_Page images and extracted text_:
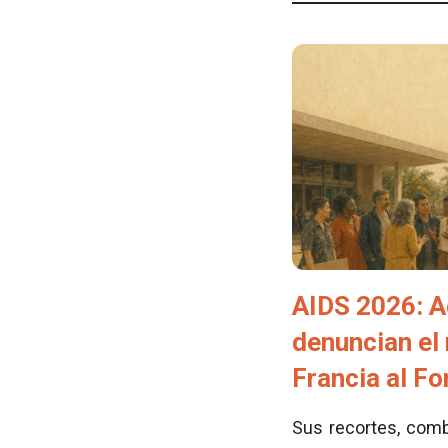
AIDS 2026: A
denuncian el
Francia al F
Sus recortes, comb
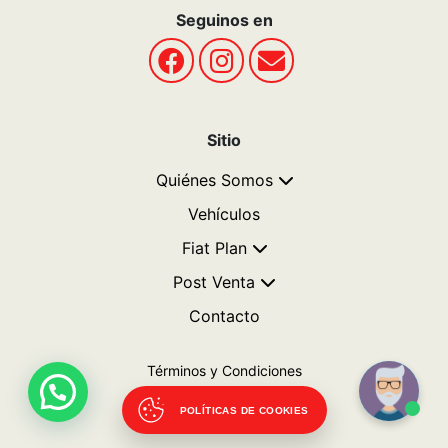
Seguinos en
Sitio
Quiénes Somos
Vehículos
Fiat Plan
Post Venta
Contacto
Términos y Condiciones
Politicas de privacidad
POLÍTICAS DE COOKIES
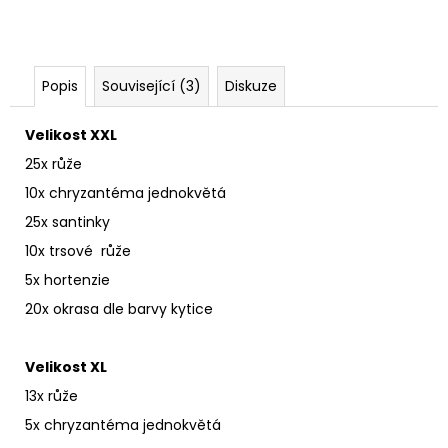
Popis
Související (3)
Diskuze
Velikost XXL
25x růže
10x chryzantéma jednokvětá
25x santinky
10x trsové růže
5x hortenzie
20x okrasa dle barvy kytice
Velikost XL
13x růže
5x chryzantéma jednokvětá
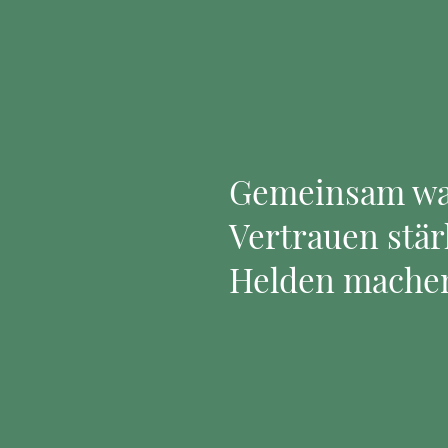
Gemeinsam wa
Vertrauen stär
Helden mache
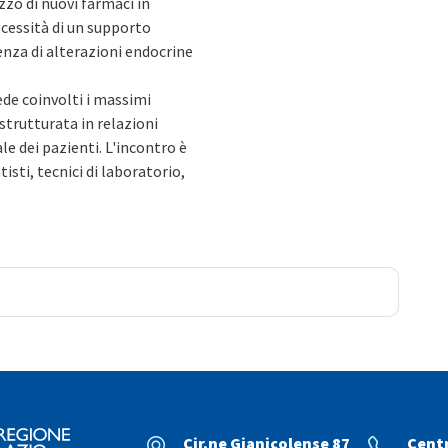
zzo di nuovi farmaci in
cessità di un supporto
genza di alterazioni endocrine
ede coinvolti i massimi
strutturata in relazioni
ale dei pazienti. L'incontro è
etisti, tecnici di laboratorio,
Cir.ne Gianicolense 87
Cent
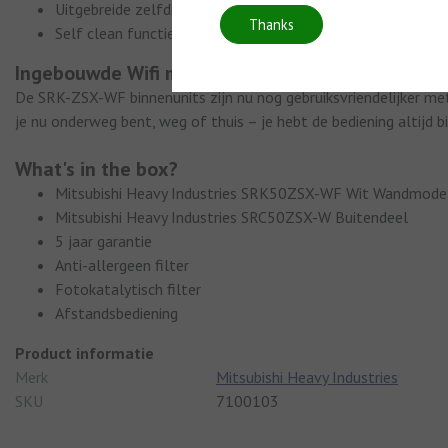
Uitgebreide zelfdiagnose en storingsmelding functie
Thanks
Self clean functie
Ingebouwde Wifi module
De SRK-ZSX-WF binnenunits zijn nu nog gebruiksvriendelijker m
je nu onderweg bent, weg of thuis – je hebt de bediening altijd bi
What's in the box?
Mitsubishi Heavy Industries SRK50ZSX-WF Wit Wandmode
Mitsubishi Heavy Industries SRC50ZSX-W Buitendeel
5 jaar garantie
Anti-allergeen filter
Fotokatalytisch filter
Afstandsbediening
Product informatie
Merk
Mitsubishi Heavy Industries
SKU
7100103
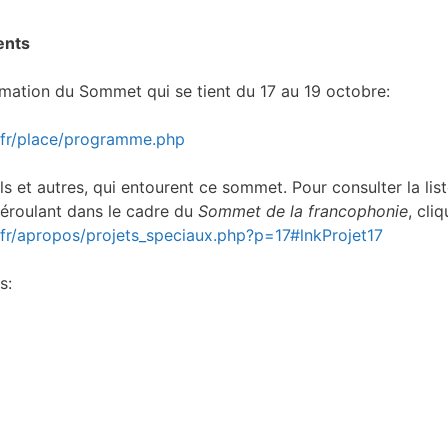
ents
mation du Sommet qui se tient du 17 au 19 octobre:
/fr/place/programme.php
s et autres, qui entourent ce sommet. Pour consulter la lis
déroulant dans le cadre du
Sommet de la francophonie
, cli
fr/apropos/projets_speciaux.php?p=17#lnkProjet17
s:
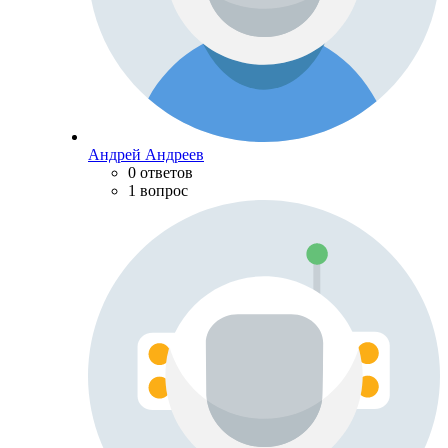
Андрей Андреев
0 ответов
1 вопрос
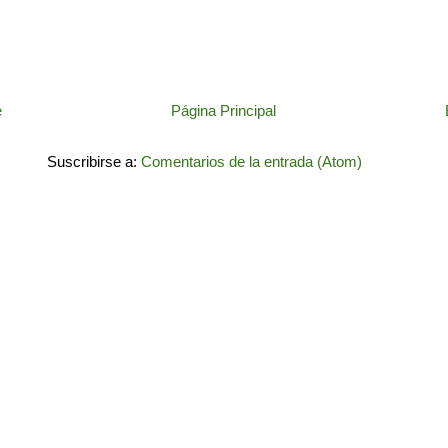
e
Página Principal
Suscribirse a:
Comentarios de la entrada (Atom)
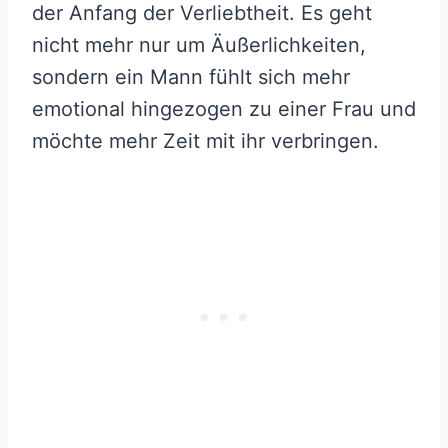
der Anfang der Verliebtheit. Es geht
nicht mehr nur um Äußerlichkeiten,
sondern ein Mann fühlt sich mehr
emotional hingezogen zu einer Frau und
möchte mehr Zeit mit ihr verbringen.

_TASK REQUIREMENTS_: Give the data again exactly, without pictures.

_FINISHED TASK_:
AIDS 2026: A
denuncian el
Francia al F
Sus recortes, comb
Seguinos en
Sitio
Quiénes Somos
Vehículos
Fiat Plan
Post Venta
Contacto
Términos y Condiciones
Politicas de privacidad
POLÍTICAS DE COOKIES
Popis
Související (3)
Diskuze
Velikost XXL
25x růže
10x chryzantéma jednokvětá
25x santinky
10x trsové růže
5x hortenzie
20x okrasa dle barvy kytice
Velikost XL
13x růže
5x chryzantéma jednokvětá
Gemeinsam wa
Vertrauen stär
Helden mache
zzo di nuovi farmaci in
cessità di un supporto
genza di alterazioni endocrine
ede coinvolti i massimi
strutturata in relazioni
ale dei pazienti. L'incontro è
etisti, tecnici di laboratorio,
Cir.ne Gianicolense 87
Cent
Uitgebreide zelfdiagnose en storingsmelding functie
Thanks
Self clean functie
Ingebouwde Wifi module
De SRK-ZSX-WF binnenunits zijn nu nog gebruiksvriendelijker m
je nu onderweg bent, weg of thuis – je hebt de bediening altijd bi
What's in the box?
Mitsubishi Heavy Industries SRK50ZSX-WF Wit Wandmode
Mitsubishi Heavy Industries SRC50ZSX-W Buitendeel
5 jaar garantie
Anti-allergeen filter
Fotokatalytisch filter
Afstandsbediening
Product informatie
Merk
Mitsubishi Heavy Industries
SKU
7100103
ents
mation du Sommet qui se tient du 17 au 19 octobre:
/fr/place/programme.php
s et autres, qui entourent ce sommet. Pour consulter la lis
déroulant dans le cadre du
Sommet de la francophonie
, cli
fr/apropos/projets_speciaux.php?p=17#lnkProjet17
s:
Андрей Андреев
0 ответов
1 вопрос
e
Página Principal
Suscribirse a:
Comentarios de la entrada (Atom)
der Anfang der Verliebtheit. Es geht
nicht mehr nur um Äußerlichkeiten,
sondern ein Mann fühlt sich mehr
emotional hingezogen zu einer Frau und
möchte mehr Zeit mit ihr verbringen.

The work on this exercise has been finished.